══ EXTRACTED MATERIAL
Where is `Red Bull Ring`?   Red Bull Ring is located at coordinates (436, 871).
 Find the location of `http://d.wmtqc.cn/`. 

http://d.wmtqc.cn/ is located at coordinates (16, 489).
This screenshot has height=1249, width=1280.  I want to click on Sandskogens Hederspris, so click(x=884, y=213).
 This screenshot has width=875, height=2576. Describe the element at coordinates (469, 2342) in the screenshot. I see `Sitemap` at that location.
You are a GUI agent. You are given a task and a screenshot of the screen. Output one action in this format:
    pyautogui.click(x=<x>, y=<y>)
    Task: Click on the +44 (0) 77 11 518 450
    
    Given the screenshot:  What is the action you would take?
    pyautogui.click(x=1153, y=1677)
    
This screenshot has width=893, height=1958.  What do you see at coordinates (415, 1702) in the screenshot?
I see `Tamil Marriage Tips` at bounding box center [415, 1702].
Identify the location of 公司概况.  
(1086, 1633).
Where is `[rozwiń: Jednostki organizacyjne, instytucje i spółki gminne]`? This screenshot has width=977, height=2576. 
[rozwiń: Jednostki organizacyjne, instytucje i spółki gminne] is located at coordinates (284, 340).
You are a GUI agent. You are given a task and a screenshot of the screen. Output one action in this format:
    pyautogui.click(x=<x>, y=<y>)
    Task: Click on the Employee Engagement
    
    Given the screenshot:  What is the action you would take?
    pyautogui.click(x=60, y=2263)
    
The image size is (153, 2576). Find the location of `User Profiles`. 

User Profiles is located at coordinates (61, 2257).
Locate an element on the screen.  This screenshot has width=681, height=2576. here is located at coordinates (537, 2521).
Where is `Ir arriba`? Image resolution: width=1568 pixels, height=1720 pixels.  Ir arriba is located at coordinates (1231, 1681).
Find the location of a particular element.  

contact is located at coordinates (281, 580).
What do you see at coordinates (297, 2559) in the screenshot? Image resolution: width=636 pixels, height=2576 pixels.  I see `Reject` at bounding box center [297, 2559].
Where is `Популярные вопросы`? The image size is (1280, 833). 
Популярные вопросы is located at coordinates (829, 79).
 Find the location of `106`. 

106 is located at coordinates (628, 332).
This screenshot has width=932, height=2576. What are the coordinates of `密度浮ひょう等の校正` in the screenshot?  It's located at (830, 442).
════
### THE TASK:
All of the entries above must be quoted exactly.

### SOLUTION FOR THIS PROBLEM:
Where is `Red Bull Ring`?   Red Bull Ring is located at coordinates (436, 871).
 Find the location of `http://d.wmtqc.cn/`. 

http://d.wmtqc.cn/ is located at coordinates (16, 489).
This screenshot has height=1249, width=1280.  I want to click on Sandskogens Hederspris, so click(x=884, y=213).
 This screenshot has width=875, height=2576. Describe the element at coordinates (469, 2342) in the screenshot. I see `Sitemap` at that location.
You are a GUI agent. You are given a task and a screenshot of the screen. Output one action in this format:
    pyautogui.click(x=<x>, y=<y>)
    Task: Click on the +44 (0) 77 11 518 450
    
    Given the screenshot:  What is the action you would take?
    pyautogui.click(x=1153, y=1677)
    
This screenshot has width=893, height=1958.  What do you see at coordinates (415, 1702) in the screenshot?
I see `Tamil Marriage Tips` at bounding box center [415, 1702].
Identify the location of 公司概况.  
(1086, 1633).
Where is `[rozwiń: Jednostki organizacyjne, instytucje i spółki gminne]`? This screenshot has width=977, height=2576. 
[rozwiń: Jednostki organizacyjne, instytucje i spółki gminne] is located at coordinates (284, 340).
You are a GUI agent. You are given a task and a screenshot of the screen. Output one action in this format:
    pyautogui.click(x=<x>, y=<y>)
    Task: Click on the Employee Engagement
    
    Given the screenshot:  What is the action you would take?
    pyautogui.click(x=60, y=2263)
    
The image size is (153, 2576). Find the location of `User Profiles`. 

User Profiles is located at coordinates (61, 2257).
Locate an element on the screen.  This screenshot has width=681, height=2576. here is located at coordinates (537, 2521).
Where is `Ir arriba`? Image resolution: width=1568 pixels, height=1720 pixels.  Ir arriba is located at coordinates (1231, 1681).
Find the location of a particular element.  

contact is located at coordinates (281, 580).
What do you see at coordinates (297, 2559) in the screenshot? Image resolution: width=636 pixels, height=2576 pixels.  I see `Reject` at bounding box center [297, 2559].
Where is `Популярные вопросы`? The image size is (1280, 833). 
Популярные вопросы is located at coordinates (829, 79).
 Find the location of `106`. 

106 is located at coordinates (628, 332).
This screenshot has width=932, height=2576. What are the coordinates of `密度浮ひょう等の校正` in the screenshot?  It's located at (830, 442).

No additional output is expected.